If you want to enter the local market, you must become local.
Before bringing a foreign brand, product or service to Japan, customising your product or the experience to better align with the norms and expectations of Japanese consumers is critical.
There are many foreign food and alcohol products not historically typical of the country that are now mainstream in Japan – from the humble omelette and spaghetti alla napolitana, to beer, whiskey and wine, to ‘City pop’- Japan’s adaptation of Western music that flourished in the 1970s.
But we have to look at brands that have succeeded in Japan by evolving their product offer, positioning and experience to engage Japanese audiences and win long-term competitive advantage. A great example of this is Nestlé’s KitKat. While in most parts of the world we are used to the classic chocolate wafer in its red packaging, in Japan, Nestlé have produced over 200 limited edition flavours – from green tea to wasabi - over the years to keep in step with rapidly changing consumer tastes.
The name KitKat itself also taps nicely into Japanese culture – pronounced kitto katto in Japanese, it sounds very similar to kitto katsu meaning “to surely win”. Consequently the humble KitKat has become a staple during exam season with students given KitKats for good luck. And right now with it being cherry blossom season, the Sakura (cherry blossom) KitKat, released each Spring, is hugely popular and has built iconic status around the country and with Japanese around the world.
Japanese is a highly homogenous country and therefore it can be difficult for foreign brands to dial-up their unique proposition if it has not been appropriately adapted, or accented, for the local consumers. Furthermore, what those outside of Japan may see as peculiarities in culture or expectation, these are the norm for Japanese people. Therefore understanding how and where to localise will be essential to putting your brand on the best foot in this unique market.
Be patient, change can be slow.
The typical Japanese organisation can be characterised by a series of small, incremental improvements rather than game-changing breakthroughs or rapid industry reforms. Known as kaizen, this principle aims to deliver improvements across all functions of a business simultaneously and across all employees. What this ultimately translates into is small improvements everywhere all at once, rather than a firm focus or transformation in a specific business function.
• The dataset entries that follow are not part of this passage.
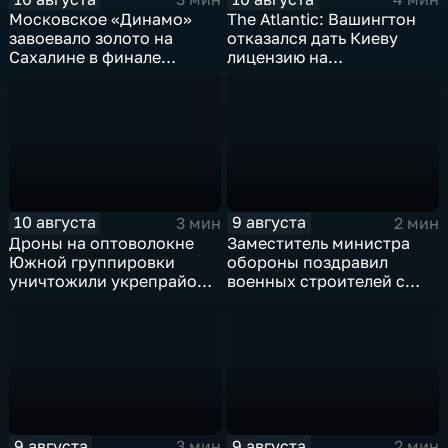
Московское «Динамо»
The Atlantic: Вашингтон
завоевало золото на
отказался дать Киеву
Сахалине в финале
лицензию на
шестого этапа
производство ЗРК Patriot
чемпионата России по
из-за финансовой
пляжному волейболу
невыгоды
10 августа
9 августа
3 мин
2 мин
Дроны на оптоволокне
Заместитель министра
Южной группировки
обороны поздравил
уничтожили укрепрайон
военных строителей с
ВСУ на Дружковском
профессиональным
направлении
праздником
9 августа
9 августа
3 мин
2 мин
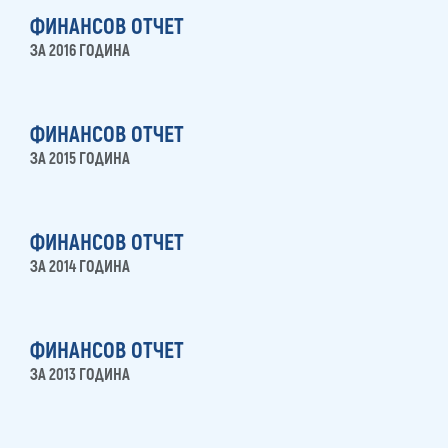
ФИНАНСОВ ОТЧЕТ
ЗА 2016 ГОДИНА
ФИНАНСОВ ОТЧЕТ
ЗА 2015 ГОДИНА
ФИНАНСОВ ОТЧЕТ
ЗА 2014 ГОДИНА
ФИНАНСОВ ОТЧЕТ
ЗА 2013 ГОДИНА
This can mean the evidence of enhancement is difficult to spot.
Organisation leaders that conduct themselves with an overly top-down mindset and try to force through rapid change can find themselves marginalised. While bottom-up operational skills are more highly valued.
How this plays out is a continuous ebb and flow of organisational course-correcting as stakeholders strive to find an optimum solution and keep risk as minimised as possible. This ultimately means that decisions can be slow in coming and answers to direct questions ambiguous. This can be highly frustrating to foreign organisations looking to establish formal partnerships, close deals, accelerate market entry or push through new innovations.
In short, be patient. As they say, good things come to those who wait.